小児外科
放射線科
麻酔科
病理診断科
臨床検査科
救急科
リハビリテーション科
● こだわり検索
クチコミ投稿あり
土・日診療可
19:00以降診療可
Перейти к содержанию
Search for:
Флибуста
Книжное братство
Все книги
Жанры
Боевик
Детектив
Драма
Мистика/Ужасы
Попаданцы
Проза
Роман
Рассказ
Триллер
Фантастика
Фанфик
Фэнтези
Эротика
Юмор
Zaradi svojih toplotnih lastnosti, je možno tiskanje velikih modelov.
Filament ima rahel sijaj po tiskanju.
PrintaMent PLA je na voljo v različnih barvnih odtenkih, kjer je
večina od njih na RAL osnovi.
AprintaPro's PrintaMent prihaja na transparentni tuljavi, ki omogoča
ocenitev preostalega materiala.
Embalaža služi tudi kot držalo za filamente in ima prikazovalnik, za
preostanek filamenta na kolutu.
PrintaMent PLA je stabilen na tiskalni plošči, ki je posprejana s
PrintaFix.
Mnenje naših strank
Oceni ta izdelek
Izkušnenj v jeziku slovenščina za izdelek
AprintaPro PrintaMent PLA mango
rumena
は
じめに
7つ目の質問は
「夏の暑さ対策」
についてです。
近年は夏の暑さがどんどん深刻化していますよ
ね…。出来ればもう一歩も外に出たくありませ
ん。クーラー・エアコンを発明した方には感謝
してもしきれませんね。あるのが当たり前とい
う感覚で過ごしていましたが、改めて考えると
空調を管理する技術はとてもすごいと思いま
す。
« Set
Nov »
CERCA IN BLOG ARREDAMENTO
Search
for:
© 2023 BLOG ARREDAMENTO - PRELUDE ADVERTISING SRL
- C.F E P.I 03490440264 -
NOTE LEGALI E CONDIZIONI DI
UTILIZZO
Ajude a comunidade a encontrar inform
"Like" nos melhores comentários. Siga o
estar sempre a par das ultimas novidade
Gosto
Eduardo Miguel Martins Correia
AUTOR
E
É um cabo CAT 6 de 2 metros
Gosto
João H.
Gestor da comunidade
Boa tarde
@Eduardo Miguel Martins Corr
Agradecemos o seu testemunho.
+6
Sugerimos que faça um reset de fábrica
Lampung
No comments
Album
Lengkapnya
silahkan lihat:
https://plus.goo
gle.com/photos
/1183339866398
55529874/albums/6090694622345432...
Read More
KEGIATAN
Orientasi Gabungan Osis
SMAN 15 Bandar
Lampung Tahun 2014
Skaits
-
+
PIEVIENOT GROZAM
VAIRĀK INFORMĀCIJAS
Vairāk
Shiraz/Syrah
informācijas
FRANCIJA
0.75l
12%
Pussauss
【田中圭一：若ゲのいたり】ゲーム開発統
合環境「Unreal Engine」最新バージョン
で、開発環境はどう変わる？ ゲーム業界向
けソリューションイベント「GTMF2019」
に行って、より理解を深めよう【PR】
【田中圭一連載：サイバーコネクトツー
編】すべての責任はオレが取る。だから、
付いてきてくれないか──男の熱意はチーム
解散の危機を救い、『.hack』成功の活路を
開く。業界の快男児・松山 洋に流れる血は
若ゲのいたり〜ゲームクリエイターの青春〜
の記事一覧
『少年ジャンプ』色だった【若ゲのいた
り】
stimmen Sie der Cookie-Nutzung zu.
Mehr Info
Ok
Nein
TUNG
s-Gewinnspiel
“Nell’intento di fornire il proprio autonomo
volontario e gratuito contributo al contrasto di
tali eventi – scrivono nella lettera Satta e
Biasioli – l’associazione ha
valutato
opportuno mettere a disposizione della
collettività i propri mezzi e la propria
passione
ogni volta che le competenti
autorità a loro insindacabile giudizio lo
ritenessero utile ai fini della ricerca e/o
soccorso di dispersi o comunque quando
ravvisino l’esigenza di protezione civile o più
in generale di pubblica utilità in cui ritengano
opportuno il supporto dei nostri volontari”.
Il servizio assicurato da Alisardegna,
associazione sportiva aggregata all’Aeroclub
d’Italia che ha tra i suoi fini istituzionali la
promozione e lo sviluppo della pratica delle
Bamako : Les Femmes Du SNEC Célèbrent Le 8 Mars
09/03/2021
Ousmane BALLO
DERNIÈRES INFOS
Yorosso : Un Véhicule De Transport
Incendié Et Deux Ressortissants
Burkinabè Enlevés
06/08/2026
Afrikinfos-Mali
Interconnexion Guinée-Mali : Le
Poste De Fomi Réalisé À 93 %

::::

### EXERCISE:
From the records above, copy each line that contains the word "opportuno".

### TASK RESULT:
opportuno mettere a disposizione della
opportuno il supporto dei nostri volontari”.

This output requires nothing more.